* The task *
Where the data below has the string "Товары", return the whole line.

Data excerpts START

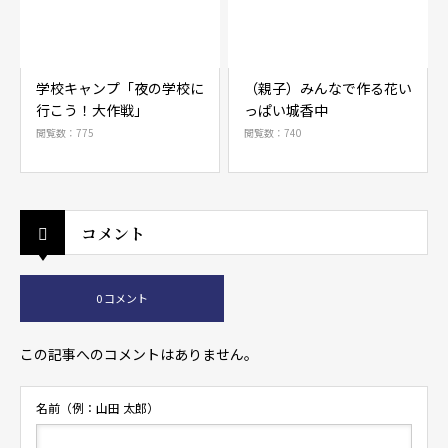
学校キャンプ「夜の学校に
（親子）みんなで作る花い
行こう！大作戦」
っぱい城香中
閲覧数：775
閲覧数：740
コメント
0 コメント
この記事へのコメントはありません。
名前（例：山田 太郎）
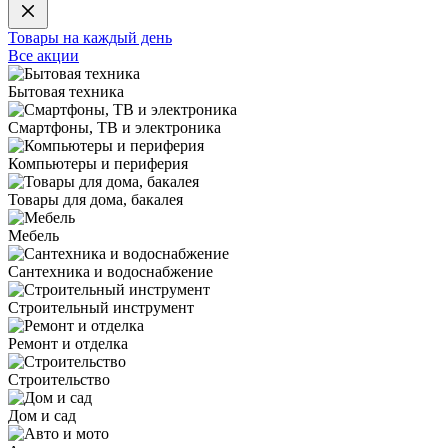
Товары на каждый день
Все акции
Бытовая техника
Смартфоны, ТВ и электроника
Компьютеры и периферия
Товары для дома, бакалея
Мебель
Сантехника и водоснабжение
Строительный инструмент
Ремонт и отделка
Строительство
Дом и сад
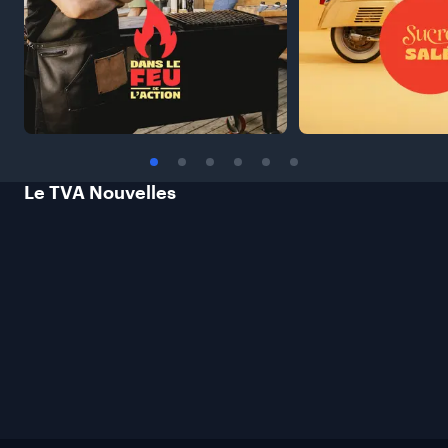
Le TVA
Nouvelles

Data excerpts END

* Exercise response *
Товары на каждый день
Товары для дома, бакалея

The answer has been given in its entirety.